It is a very small company. Few knew about it, until the Japanese earthquake. It is called Kureha and is a Japanese firm. In a way, it is a global innovator. Kureha controls 70% of the global market for a polymer, polyvinylidene fluoride, used for the production of lithium ion batteries. The earthquake affected one of its factories where this resin is made thereby disrupting the supply chains of many global companies like Apple and HTC that require its niche products to build their consumer electronics products. If this company does not get up to speed and supply, we could have a disruption in global supply of some batteries and consequently tablets and phones.
Japan supplies light weight but very special products that cannot be easily substituted. The earthquake brought the world to the attention of Kureha as its products are extremely differentiated. It is a typical Japanse firm in the electronics industry – niche and lightweight. In the US alone, Japan supplies 33% of all the capacitors, an electrical part. The same applies to other products that are very important in sustaining the modern way of living.

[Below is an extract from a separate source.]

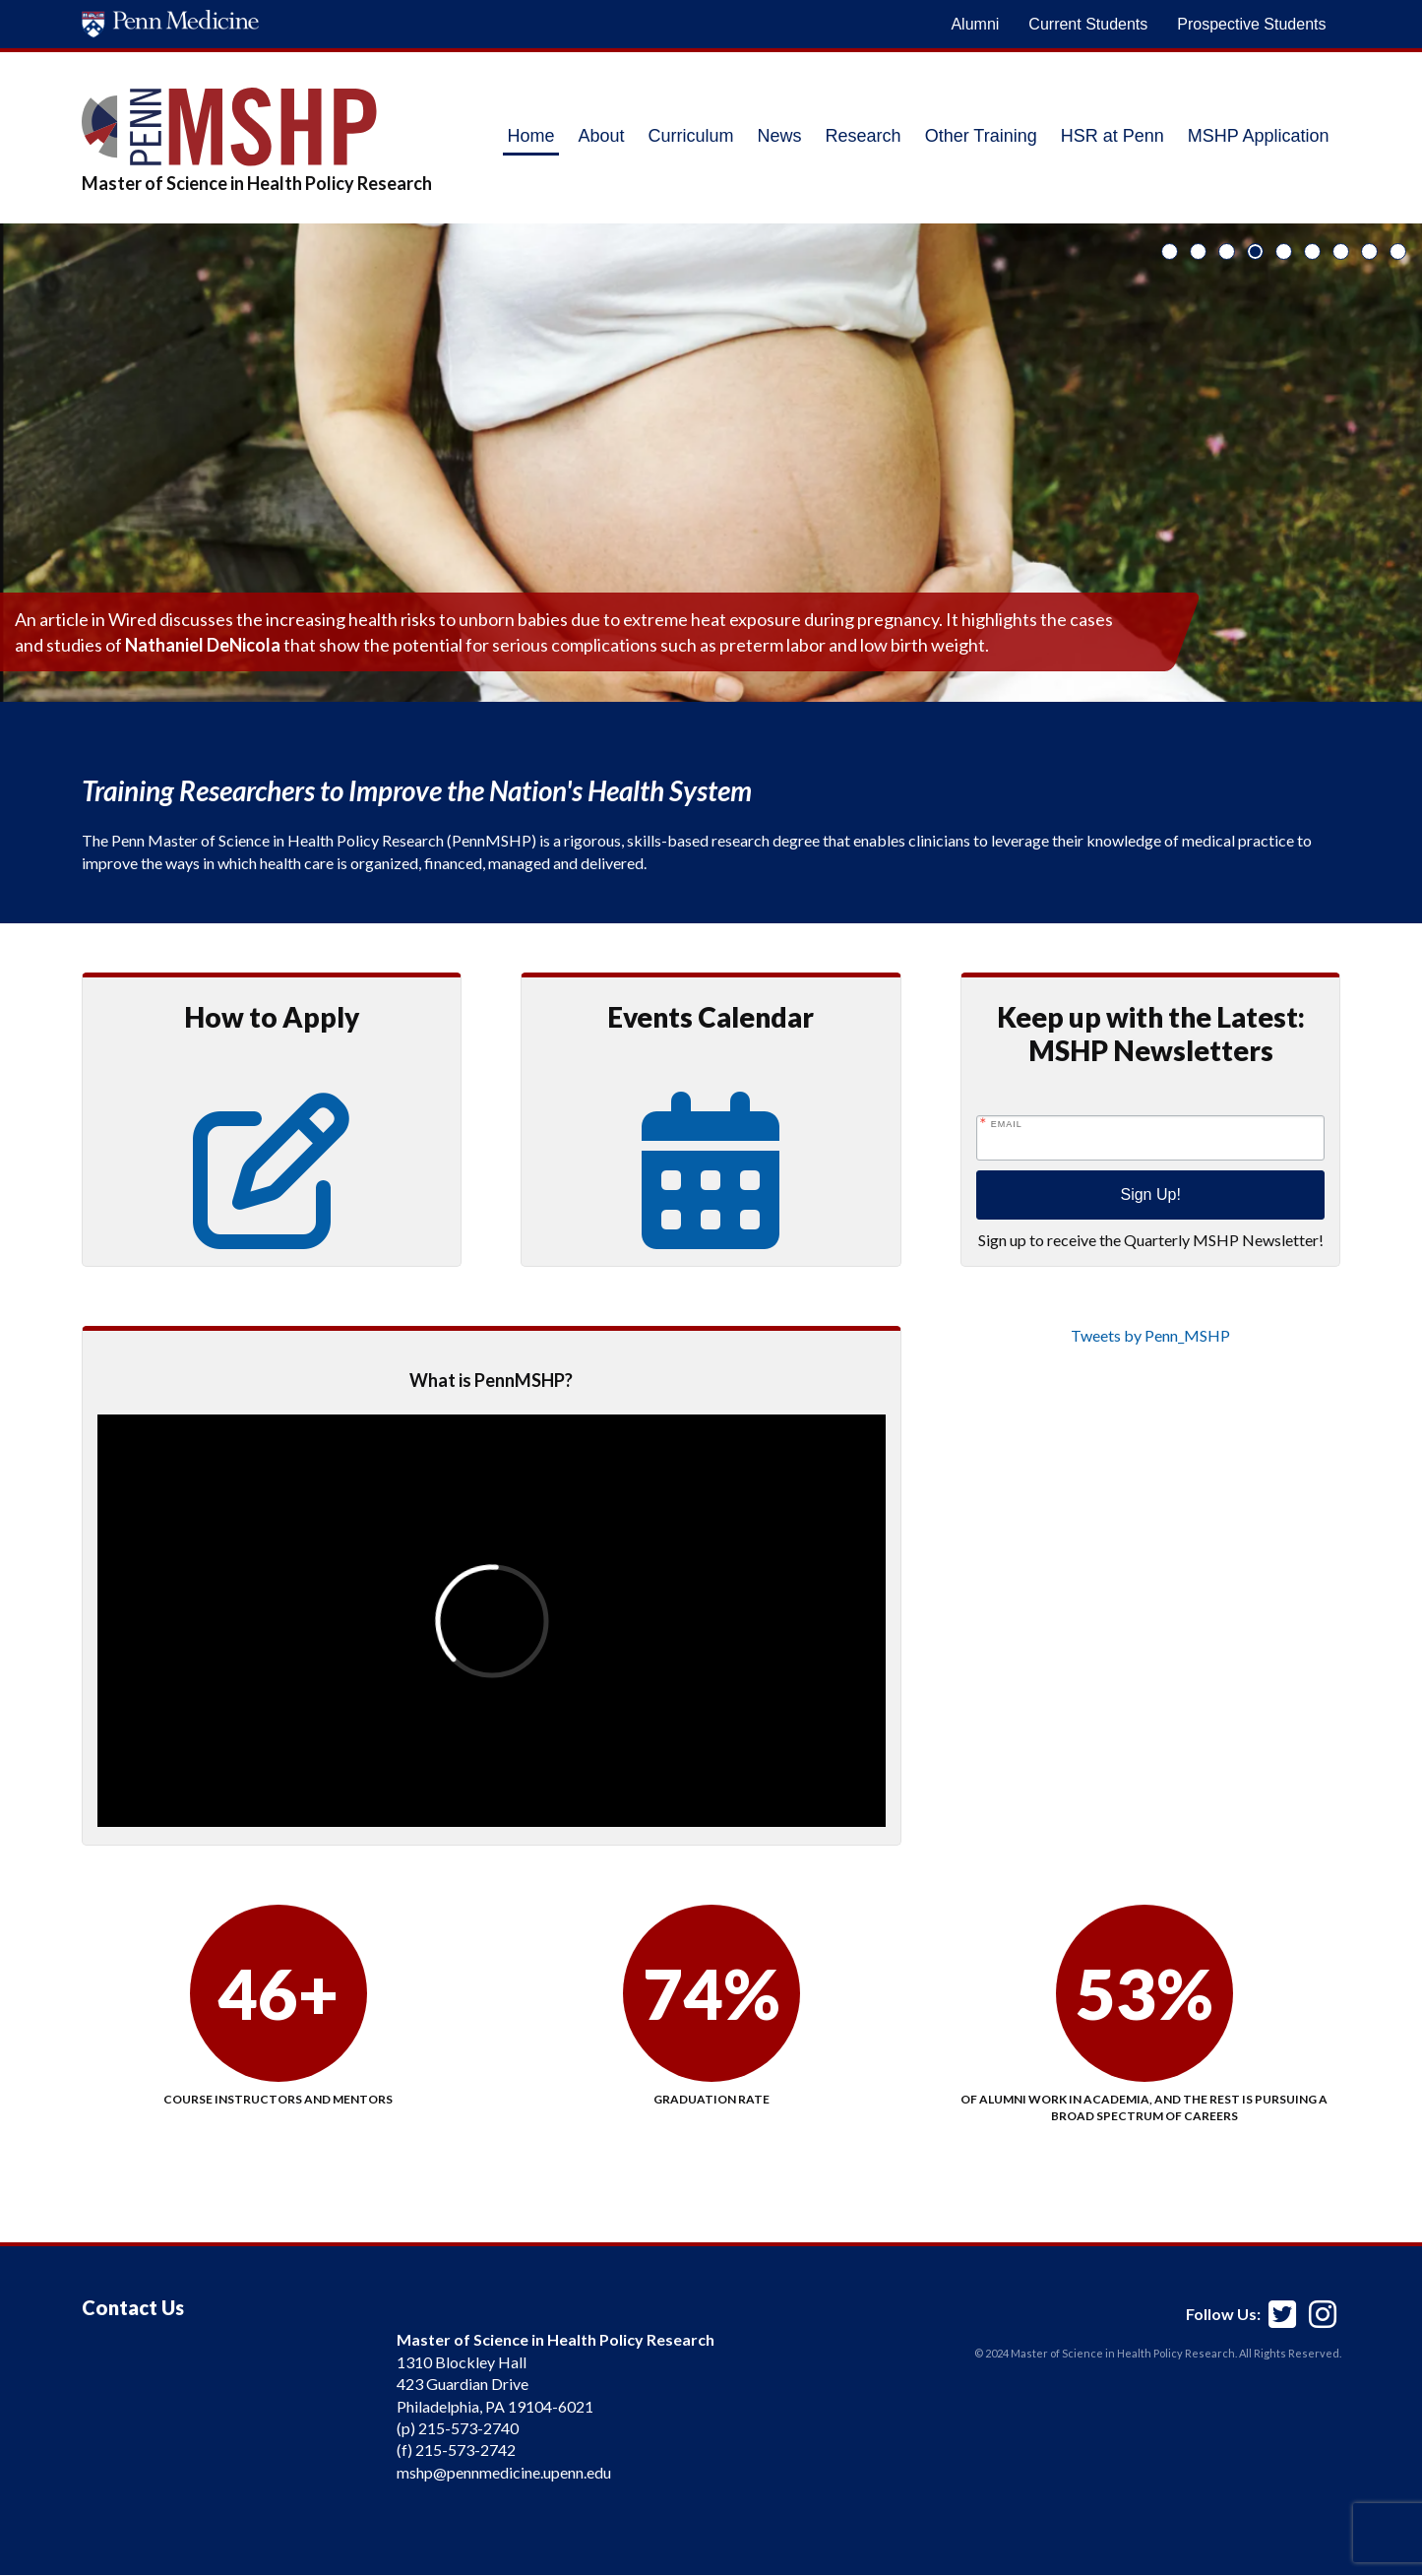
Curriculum (691, 136)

Japanese companies pursue innovation and operate in the domain of high niche products, especially in the semiconductor and microelectronics industry. They play their games at that spot where few could participate. And they do that with foresight, vision, creativity and determination.
It is interesting to know that small companies are keeping some global behemoths hostage due to lack of inventory of Japanese parts. And for the fact that these products cannot easily be re-sourced, many are shutting down plants. Ford is running low on the supply of black paints for some of its products. GM and other companies have concerns as well.
Innovation must be a way of doing business. African companies must develop that capacity and embed it in their business culture. Pursing that is the only way to succeed . It is just as Kureha has it on its site…pursuing excellence. This company is teaching the world what it means to differentiate and innovate, even when small.